Warren Buffett and Cathie Wood typically don’t agree much about portfolio construction. They rarely own the same company.
But there’s one growth stock that both investors love. Nu Holdings (NYSE:NU) is a Latin American fintech company. So we’re investing nearly $1.5 billion in this business. However, many investors have never even heard of this company.
You can take advantage of this ignorance and pick up stocks at incredible discounts.
This growth stock is proving to be a winner
It’s not often possible to buy proven growth stocks at reasonable valuations, even at discounted prices. That’s because once a growth trajectory begins, the market is quick to factor that proven potential into the stock price.
This is part of what makes growth investing so difficult. You can buy and hold stocks that increase their returns by 500% over the holding period. But even if the market were pricing in 600% growth, it could still underperform the market.
How can you discount a proven growth stock? Let’s take a look at a company the market is ignoring, like Nu Holdings. And that may be why the stock trades at just 32 times forward earnings, even though earnings have soared in recent years.
Nu’s problem isn’t a lack of high-profile investors. Buffett owns just over $1.4 billion in stock through his holding company Berkshire Hathaway, a position he has held since New’s initial public offering in 2021. Cathie Wood also owns approximately 1.5 million shares through her company ARK Invest. No, it’s worth about $20 million.
The problem is not scale. Nu currently has over 100 million customers. The problem is simply that Nu only operates in three countries: Brazil, Mexico, and Colombia. Unless you live in one of these countries, you’ve probably never heard of Nu or used its services.
What is Nu’s business? It is a fintech that provides a range of financial services directly to customers through their smartphones. That may not seem all that revolutionary now, but it was in Latin America in 2013.
At the time, a small number of limp incumbents controlled much of Latin America’s banking industry. Nu has taken the market by storm by offering more advanced services at a lower cost that anyone can use right from the device in their pocket.
There was clearly a lot of pent-up demand. Nu’s customer base grew from virtually zero to more than 100 million people in its first 10 years of business. Additionally, new product lines, including a crypto trading platform, reached over 1 million users in the first month of operation.
story continues
Suffice it to say that Nu’s financial position is strong. Two years ago, the company’s sales had just surpassed $2 billion. Today, that number is approaching $8 billion. Meanwhile, profits have turned positive, and we expect this trajectory to continue for years to come. For example, analysts expect earnings to grow by an average of 54% per year over the next five years.
NU EPS Dilution (TTM) Chart
Should you follow Wood and Buffett into Nu stock?
Nu has a great story, a proven track record, and a reputable platform on which to build. And its valuation (just 32 times forward earnings) is too good to ignore.
Just don’t expect this to go smoothly. After the IPO, Nu stock actually lost 70% of its value in the first year of trading. The stock has since fully recovered, but it’s a good reminder that fast-growing stocks are often at the mercy of market volatility. The multiples assigned to these companies can vary widely depending on market sentiment.
Like Mr. Buffett and Mr. Wood, I am a big fan of New Holdings as an investment. But as with most stocks, it’s patience that ultimately yields the greatest returns. Don’t buy unless you’re prepared to ride out the downturn.
Don’t miss out on this potentially lucrative second chance
Have you ever felt like you missed out on buying the most successful stocks? Then you’ll want to hear this.
On rare occasions, our team of expert analysts will issue a “Double Down” stock recommendation on a company we think is about to crash.
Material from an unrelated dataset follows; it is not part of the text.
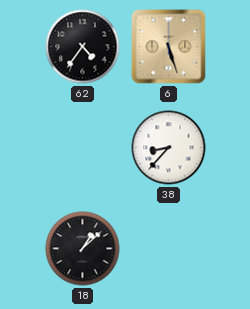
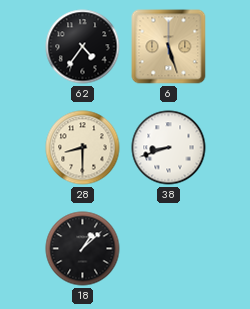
28: none -> 8:30
38: 8:37 -> 8:42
If you’re already worried that you’re missing out on an investment opportunity, now is the best time to buy before it’s too late. And the numbers speak for themselves.
Amazon: If you invested $1,000 when it doubled in 2010, you would have earned $21,022. *
Apple: If you invested $1,000 when it doubled in 2008, you would have earned $43,329. *
Netflix: If you invested $1,000 when it doubled in 2004, you would have earned $393,839. *
We currently have “double down” alerts on three great companies, and we may not see an opportunity like this again anytime soon.
See 3 “Double Down” stocks »
*Stock Advisor will return as of October 7, 2024
Ryan Vanzo has no position in any stocks mentioned. The Motley Fool has a position in and recommends Berkshire Hathaway. The Motley Fool recommends Nu Holdings. The Motley Fool has a disclosure policy.